A prequel to the beloved 1960s sitcom; two ghouls Herman and Lily fall head over heels for each other; but unfortunately things don’t go all plain sailing.
With the original Munster high jinx and shenanigans, mixed with the vibe of Disney’s Haunted Mansion Rob Zombie offers more fun horror gags than you can shake stick at.
With a zombie, mummy, Nosferatu, werewolf all thrown into the first few minutes of this Herman Munster origin story of sorts— you can’t go wrong. There’s enough going on for both children and adults in Zombie’s script and on screen offerings. The original beloved characters are given a new lease of life and brought back to screen with the characterisation, costumes music all hitting the note. Jeff Daniel Phillips nails lovable Herman, Sheri Moon Zombie goes out of her way to pay tribute to Lee Meriwether’s Lily. Daniel Roebuck’s nonchalant The Count steals the show along with the excellent Richard Brake as Dr. Henry Augustus Wolfgang. Both Lily and Herman’s ‘l got you babe’ is scene and Creature from the Black Lagoon montage memorably hits every funny bone.
With fantastic sets, it pays homage to Hammer Horror and Universal classics, the camera work occasionally pays homage to The Munsters era, from zooms to split screen techniques; but with a modern twist.
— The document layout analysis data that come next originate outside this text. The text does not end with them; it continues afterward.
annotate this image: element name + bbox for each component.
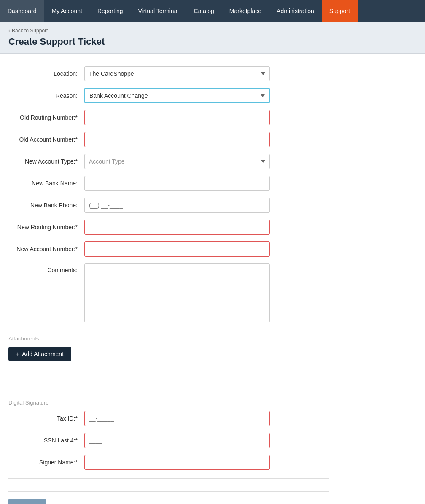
tax-id-input[interactable] — [84, 411, 270, 426]
reason-row: Reason: Bank Account Change — [8, 88, 329, 103]
nav-reporting[interactable]: Reporting — [90, 0, 131, 22]
comments-textarea[interactable] — [84, 263, 270, 322]
old-account-input[interactable] — [84, 132, 270, 147]
page-header: ‹ Back to Support Create Support Ticket — [0, 22, 425, 54]
reason-label: Reason: — [8, 92, 84, 99]
ssn-row: SSN Last 4:* — [8, 433, 329, 448]
back-link-label: Back to Support — [12, 28, 48, 34]
main-nav: Dashboard My Account Reporting Virtual T… — [0, 0, 425, 22]
new-account-number-input[interactable] — [84, 241, 270, 257]
ssn-input[interactable] — [84, 433, 270, 448]
old-routing-label: Old Routing Number:* — [8, 114, 84, 121]
new-bank-phone-row: New Bank Phone: — [8, 198, 329, 213]
new-routing-input[interactable] — [84, 220, 270, 235]
new-bank-phone-label: New Bank Phone: — [8, 202, 84, 209]
tax-id-label: Tax ID:* — [8, 415, 84, 422]
add-attachment-button[interactable]: + Add Attachment — [8, 347, 71, 361]
ssn-label: SSN Last 4:* — [8, 437, 84, 444]
back-link[interactable]: ‹ Back to Support — [8, 28, 48, 34]
new-account-number-row: New Account Number:* — [8, 241, 329, 257]
new-bank-phone-input[interactable] — [84, 198, 270, 213]
old-account-row: Old Account Number:* — [8, 132, 329, 147]
location-select[interactable]: The CardShoppe — [84, 66, 270, 81]
comments-row: Comments: — [8, 263, 329, 322]
comments-label: Comments: — [8, 263, 84, 273]
tax-id-row: Tax ID:* — [8, 411, 329, 426]
signer-name-row: Signer Name:* — [8, 455, 329, 470]
signer-name-input[interactable] — [84, 455, 270, 470]
nav-support[interactable]: Support — [322, 0, 358, 22]
nav-my-account[interactable]: My Account — [44, 0, 90, 22]
nav-marketplace[interactable]: Marketplace — [222, 0, 269, 22]
old-account-label: Old Account Number:* — [8, 136, 84, 143]
location-row: Location: The CardShoppe — [8, 66, 329, 81]
save-button[interactable]: Save — [8, 499, 46, 504]
digital-signature-section: Digital Signature Tax ID:* SSN Last 4:* … — [8, 395, 329, 470]
new-routing-label: New Routing Number:* — [8, 224, 84, 231]
nav-dashboard[interactable]: Dashboard — [0, 0, 44, 22]
footer-divider — [8, 478, 329, 479]
new-routing-row: New Routing Number:* — [8, 220, 329, 235]
new-account-type-select[interactable]: Account Type — [84, 154, 270, 169]
new-account-type-row: New Account Type:* Account Type — [8, 154, 329, 169]
old-routing-row: Old Routing Number:* — [8, 110, 329, 125]
nav-administration[interactable]: Administration — [269, 0, 322, 22]
page-title: Create Support Ticket — [8, 36, 417, 47]
plus-icon: + — [16, 351, 19, 357]
new-bank-name-row: New Bank Name: — [8, 176, 329, 191]
old-routing-input[interactable] — [84, 110, 270, 125]
new-bank-name-input[interactable] — [84, 176, 270, 191]
form-footer: Save or Cancel — [8, 491, 329, 504]
main-content: Location: The CardShoppe Reason: Bank Ac… — [0, 54, 425, 504]
attachments-divider — [8, 331, 329, 331]
new-bank-name-label: New Bank Name: — [8, 180, 84, 187]
add-attachment-label: Add Attachment — [22, 351, 64, 357]
digital-sig-divider — [8, 395, 329, 395]
reason-select[interactable]: Bank Account Change — [84, 88, 270, 103]
new-account-type-label: New Account Type:* — [8, 158, 84, 165]
location-label: Location: — [8, 70, 84, 77]
nav-catalog[interactable]: Catalog — [186, 0, 222, 22]
nav-virtual-terminal[interactable]: Virtual Terminal — [131, 0, 186, 22]
signer-name-label: Signer Name:* — [8, 459, 84, 466]
attachments-label: Attachments — [8, 335, 329, 342]
chevron-left-icon: ‹ — [8, 28, 10, 34]
support-ticket-form: Location: The CardShoppe Reason: Bank Ac… — [8, 66, 329, 504]
new-account-number-label: New Account Number:* — [8, 246, 84, 252]
digital-sig-label: Digital Signature — [8, 399, 329, 406]
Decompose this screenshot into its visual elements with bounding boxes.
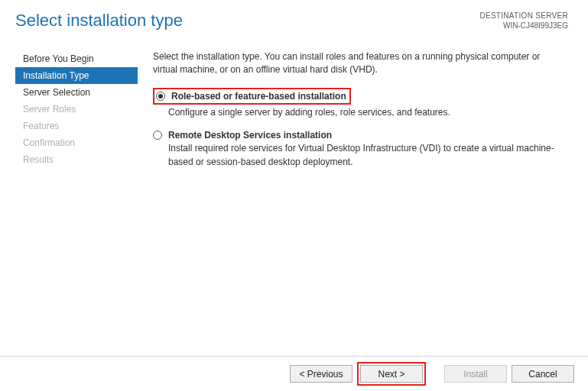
radio-icon[interactable] — [153, 131, 162, 140]
sidebar-item-confirmation: Confirmation — [15, 134, 138, 151]
option-desc: Install required role services for Virtu… — [168, 142, 567, 169]
destination-label: DESTINATION SERVER — [479, 11, 568, 21]
destination-info: DESTINATION SERVER WIN-CJ48I99J3EG — [479, 11, 568, 31]
option-desc: Configure a single server by adding role… — [168, 106, 567, 119]
install-button: Install — [444, 365, 507, 383]
cancel-button[interactable]: Cancel — [512, 365, 574, 383]
sidebar-item-before-you-begin[interactable]: Before You Begin — [15, 50, 138, 67]
sidebar-item-results: Results — [15, 151, 138, 168]
sidebar-item-server-roles: Server Roles — [15, 101, 138, 118]
radio-icon[interactable] — [156, 92, 165, 101]
option-title: Remote Desktop Services installation — [168, 130, 332, 141]
option-title: Role-based or feature-based installation — [171, 91, 346, 102]
sidebar-item-installation-type[interactable]: Installation Type — [15, 67, 138, 84]
next-button[interactable]: Next > — [360, 365, 423, 383]
destination-name: WIN-CJ48I99J3EG — [479, 21, 568, 31]
previous-button[interactable]: < Previous — [290, 365, 352, 383]
option-rds[interactable]: Remote Desktop Services installation Ins… — [153, 130, 567, 169]
content-area: Select the installation type. You can in… — [138, 50, 588, 179]
intro-text: Select the installation type. You can in… — [153, 50, 567, 77]
highlight-box: Next > — [357, 362, 426, 386]
sidebar-item-features: Features — [15, 118, 138, 134]
wizard-sidebar: Before You Begin Installation Type Serve… — [0, 50, 138, 179]
sidebar-item-server-selection[interactable]: Server Selection — [15, 84, 138, 101]
highlight-box: Role-based or feature-based installation — [153, 88, 351, 105]
wizard-footer: < Previous Next > Install Cancel — [0, 356, 588, 391]
option-role-based[interactable]: Role-based or feature-based installation… — [153, 88, 567, 119]
page-title: Select installation type — [15, 11, 183, 31]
It also offers origins to other Munsters characters, while echoing the original films, specials (pilots) and TV series’.
The puns mesh together wonderfully, but oddly it has (albeit a fitting) DTV feel— far removed from Rob Zombie’s usual gritty filmatic look. The visuals are so neon drenched, think the late Joel Schumacher on Batman acid, that the plot sometimes gets a little lost in the contrasting colours on darkness.
Overall, Zombie balances nostalgia and modern expectations; leaving us with a surreal offering boiling over with ideas.